Carrillo may be starting her career in Vermont winemaking at the right time. She said the wines made here have been produced with hybrid varieties of grapes, such as the Marquette, which is a mix of the Pinot Noir grape and other varieties. Connoisseurs in the past have looked down on such blends, but they have accepted, and in some cases embraced them now.

“Hybrids have been hated, made out to be this horrible thing,” Carrillo said. “But they can make really good wine. I’m so proud of what Vermont has done with hybrids.”

And some well-established winemaking regions are being pushed to hybrids, too, as global climate change is making some places in California and France less hospitable to their traditional grape varieties.

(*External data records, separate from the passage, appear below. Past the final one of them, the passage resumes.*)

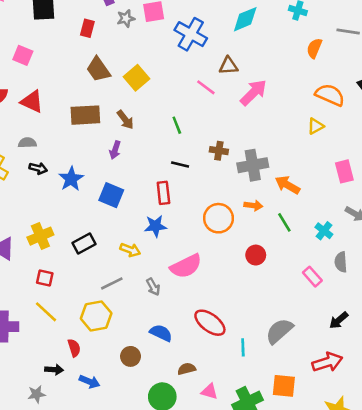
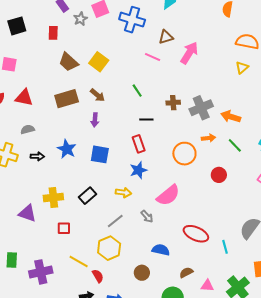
black arrow: (38, 168) -> (37, 156), moved
yellow cross: (40, 236) -> (53, 197), turned 30
yellow line: (46, 312) -> (79, 262), moved

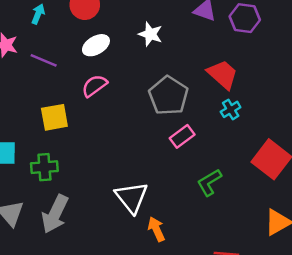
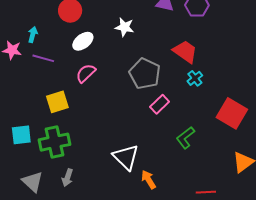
cyan arrow: (38, 14) -> (33, 35), moved
green cross: (44, 167) -> (55, 142), size x1.4
gray arrow: (55, 214) -> (67, 178), size x0.6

“When I start planting vines in New Haven I will plant all the hybrids I know and love,” Carrillo said.

Carrillo bought the property for her future vineyard, which sits off Route 17 between the villages of New Haven and Bristol, last year. In addition to planting vines, she plans to build a house there (she’s living nearby right now) and start a garden. At some point she may build the actual winery for creating the product.

CAMILA CARRILLO Independent photo/Steve James

She has been hesitant to put in the grape vines until the house is built because she doesn’t want to disturb them if installation of a septic system ends up taking a different space than anticipated. She may put in a holding bed where the vines can get started before being moved to their final home on the property. She has enough space for four or five acres of vines.

“I know it’s going to happen, it just takes time,” she said.

While waiting on the grapes, Carrillo planted fruit trees last year — apple, pear, plum and peach — whose fruits could make it into some wines, too. But she would be happy to depend on other Addison County producers for some of the fruits, if for no other reason than to make the business more manageable. In this way she sounded like a more typical farmer.

“I want to be able to purchase fruit from growers so I don’t have to be running around,” she said. “I’d like to be able to take a vacation.”

And she’s given a lot of thought to other aspects of her winemaking business. In addition to focusing on farming responsibly, Carrillo said she’d like to provide educational opportunities, particularly to Black, indigenous and people of color who might not otherwise get the chance to learn about farming close up. Plus she wants to give back to those in the wine community who have helped her by mentoring younger people herself.

“It would be great to hire one full-timer, and a couple paid internships,” she said. “I want to keep it small enough to manage it and pay people properly.”

She notes that work in the vineyard during spring and summer is “very rough.” She sometimes has to carry a heavy backpack sprayer in heat that can be scorching. Then in the fall there is harvest. Carrillo starts to prune the vines — one by one — when they go dormant in late November. That carries on into the winter: “This January and February was way too cold,” she said.

Carrillo realizes that winemaking — not just creating the drink, but the whole process from soil to plant to glass — takes a lot of time and requires a demanding commitment.

“It’s a year round thing,” she said. “It becomes your baby, you have to be prepared for that.”